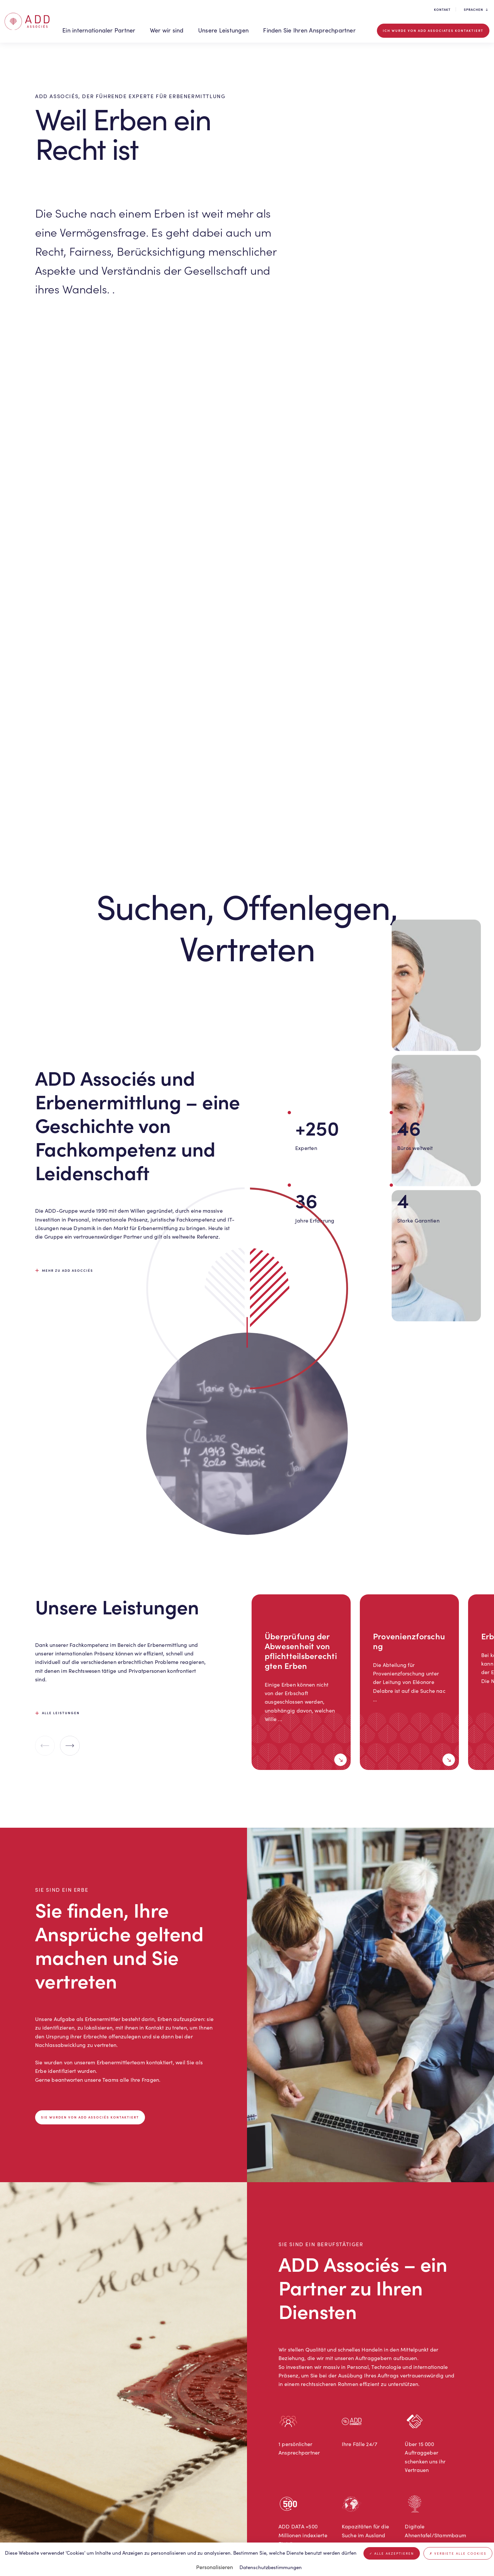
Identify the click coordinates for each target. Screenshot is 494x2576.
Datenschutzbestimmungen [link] (270, 2567)
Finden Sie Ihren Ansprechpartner (309, 30)
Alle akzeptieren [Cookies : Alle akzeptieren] (391, 2553)
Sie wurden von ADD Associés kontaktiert (90, 2117)
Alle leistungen (61, 1713)
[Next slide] (70, 1746)
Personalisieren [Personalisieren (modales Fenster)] (214, 2567)
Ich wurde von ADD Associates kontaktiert (433, 30)
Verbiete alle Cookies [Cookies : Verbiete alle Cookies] (457, 2553)
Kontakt (442, 9)
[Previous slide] (45, 1746)
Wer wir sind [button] (167, 30)
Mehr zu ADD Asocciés (67, 1270)
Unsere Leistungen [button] (223, 30)
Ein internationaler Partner (98, 30)
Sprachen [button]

········

» TASK STATEMENT
Retype the data above verbatim, minus images.

» WORKED SOLUTION
Identify the click coordinates for each target. Screenshot is 494x2576.
Datenschutzbestimmungen [link] (270, 2567)
Finden Sie Ihren Ansprechpartner (309, 30)
Alle akzeptieren [Cookies : Alle akzeptieren] (391, 2553)
Sie wurden von ADD Associés kontaktiert (90, 2117)
Alle leistungen (61, 1713)
[Next slide] (70, 1746)
Personalisieren [Personalisieren (modales Fenster)] (214, 2567)
Ich wurde von ADD Associates kontaktiert (433, 30)
Verbiete alle Cookies [Cookies : Verbiete alle Cookies] (457, 2553)
Kontakt (442, 9)
[Previous slide] (45, 1746)
Wer wir sind [button] (167, 30)
Mehr zu ADD Asocciés (67, 1270)
Unsere Leistungen [button] (223, 30)
Ein internationaler Partner (98, 30)
Sprachen [button]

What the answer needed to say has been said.